SC Should Use PIL Seeking To Define Minorities State-Wise To Abolish The Concept Altogether

The Supreme Court of India
  • Why the Supreme Court should recommend the abolition of the National Minorities Commission and replace or fold it into a more powerful National Human Rights Commission.

A public interest litigation (PIL) filed by lawyer Ashwini Kumar Upadhyay in the Supreme Court, seeking to enumerate minorities based on state-wise population, has the potential to stand the definition of 'minority' on its head. But he is asking for too little. He should have asked for the abolition of the National Minorities Commission itself, and the replacement of minority rights with human rights. There is no minority smaller than one.

In India’s convoluted form of secularism, there are only five minorities in the country: Muslims, Christians, Sikhs, Buddhists and Parsis. These religious communities have been converted to permanent minorities, and hence entitled to special treatment, based on national population percentages.

But Hindus in Jammu and Kashmir, Nagaland, Mizoram and Punjab, manifestly minorities in those states, are denied any special protections. Worse, even within states, there may be Muslim or Christian-majority districts, where Hindus may be in much smaller numbers, but they get no special treatment with regard to their religious and other rights.

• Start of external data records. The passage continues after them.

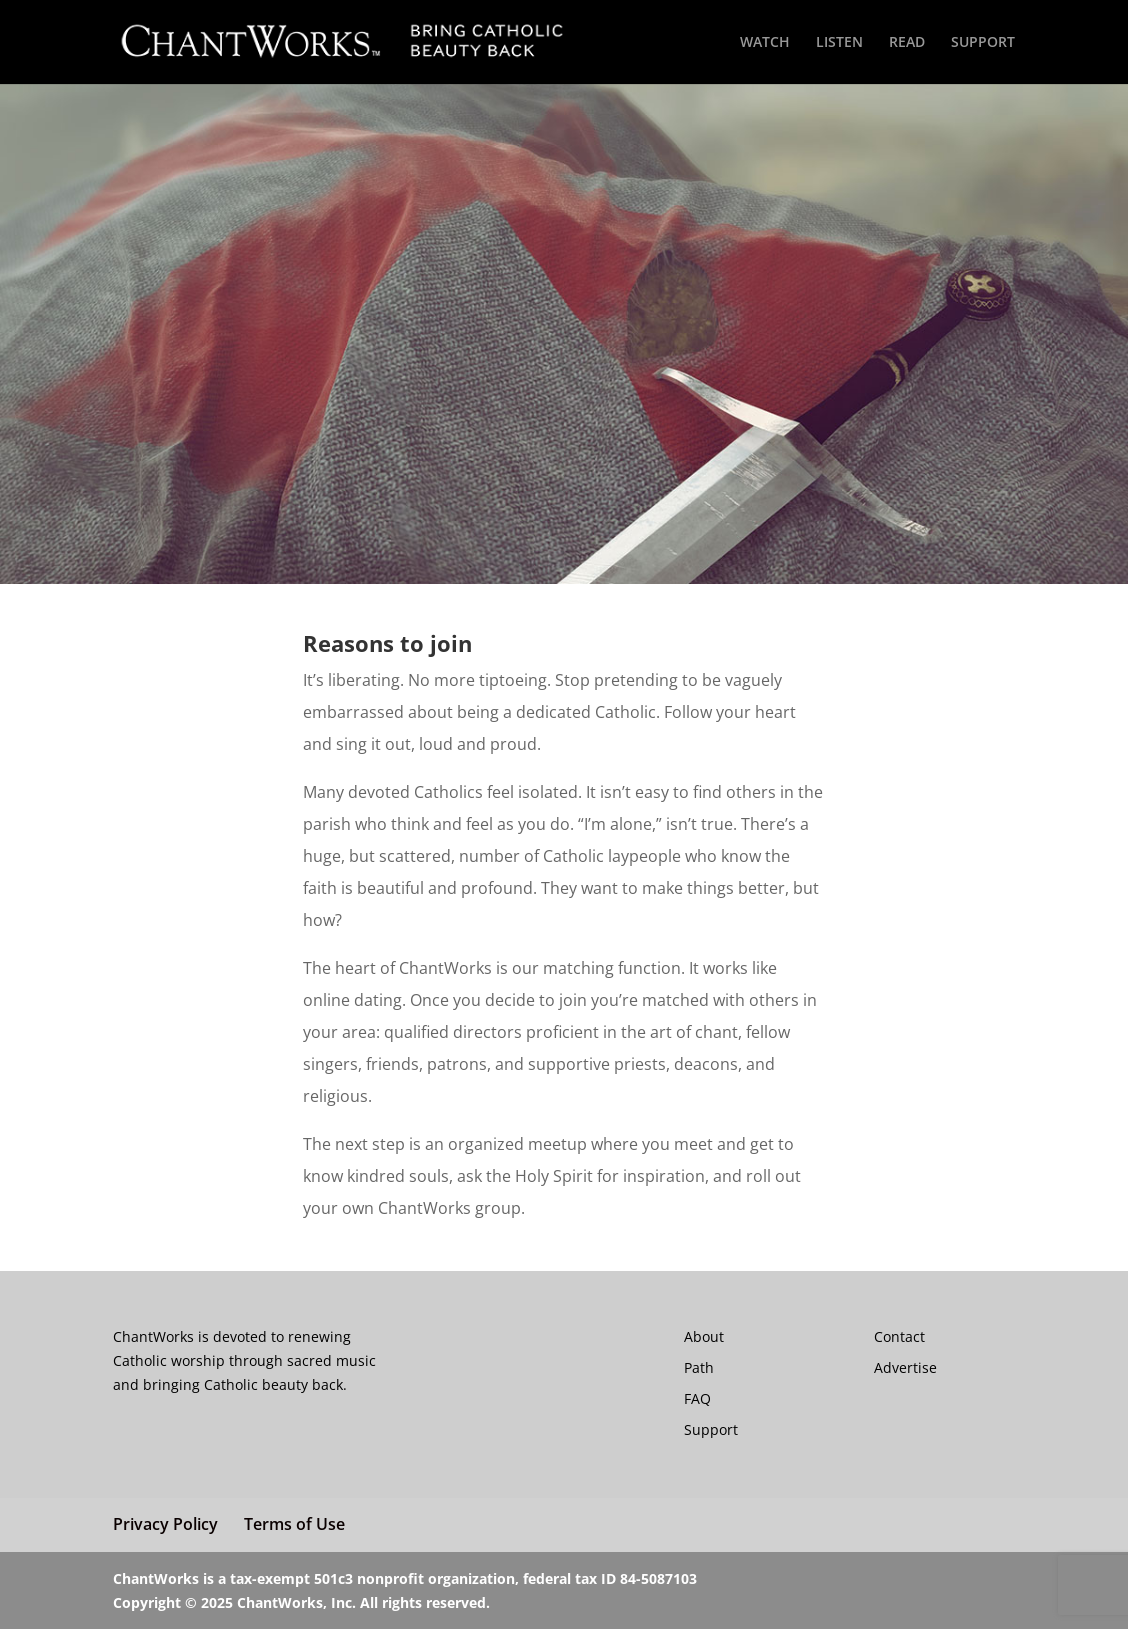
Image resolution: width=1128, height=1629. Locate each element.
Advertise (905, 1367)
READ (907, 43)
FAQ (697, 1398)
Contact (899, 1336)
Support (711, 1429)
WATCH (765, 43)
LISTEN (839, 43)
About (704, 1336)
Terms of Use (294, 1524)
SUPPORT (983, 43)
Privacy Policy (165, 1524)
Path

The definition of minority is restricted to religion and language, excluding other forms of minorities. Eg: gender, dialect, race, tribe and sexual orientation, among other things.

The Upadhyay PIL seeks to declare as unconstitutional section (2)(c) of the National Minorities Commission Act, 1992, under which the above communities have been declared as minorities.

The National Minorities Commission (NMC) is likely to reject the idea, but clearly the Supreme Court should take a view that goes beyond protecting its narrow definition. When the term minority is itself a matter of context (in this case Centre or state population), why place a premium on the minority tag? Why not define them district-wise, too, since each Indian district is larger than scores of countries.


The only logical way out is to either abolish all minority rights, and ensure basic human rights to all, or to treat all religious communities and their denominations as minorities with equal rights under the Constitution.

If India can call a community with 180 million people as minority, surely a religious grouping with far fewer millions – like the devotees of Swami Ayyappa – ought to get the same rights?

India places a premium on the minority tag because minorities get special rights under articles 25-30, which allow them to set up, run and administer their own educational and religious institutions. Hindus alone are denied the same rights, and the five southern states – and increasingly some northern ones – run more than one lakh temples with no reference to the religious rights of Hindus to run their own institutions.


The Sabarimala case, where the Supreme Court ruled in favour of giving women in the 10-50 age group the right to entry on grounds of gender justice, was lost partly because the bench refused to look at Ayyappa devotees as a special denomination with rights to their own temple practices.

Hindus have a right to challenge the definition of minorities on several grounds.

One, if they had been declared minorities in, say, J&K, there would have been a minorities commission defending their rights, especially when several temples were damaged or destroyed by Islamists and jihadists.


Two, by taking over only Hindu temples, and not the mosques and churches, the state discriminates against the so-called majority purely because it is a majority. If this is not discrimination, which the Constitution is against, what is?

Three, the Constitution gives all Indians the right to practice and propagate their religions, but in several parts of India, especially the south, when the state runs temples, the right to propagate does not exist. If temples don’t propagate Hinduism – which means gaining converts from other religions – this right is essentially denied to Hindus, since the state won’t get into conversions. There is a case to both liberate temples from state control, and give equal rights to all communities, not special rights to minorities.

The PIL filed in the Supreme Court asks for some corrective, but it does not address the core argument, that there can be no permanent minorities and majorities; every minority is contextual. In a nation of Hindus, Muslims may be a minority, but in a state of Muslims, Hindus and Sikhs may be the minorities. More important, minorities need not only be religious in nature. Within the context of Muslims, for example, those with different sexual orientations may be minorities, and thus entitled to special protection of their human rights.


The Supreme Court should use the opportunity provided by the PIL to shoot down the idea of using only geography to confer special rights to minorities. Even better, it should abolish the concept altogether. It should recommend the abolition of the National Minorities Commission and replace or fold it into a more powerful National Human Rights Commission.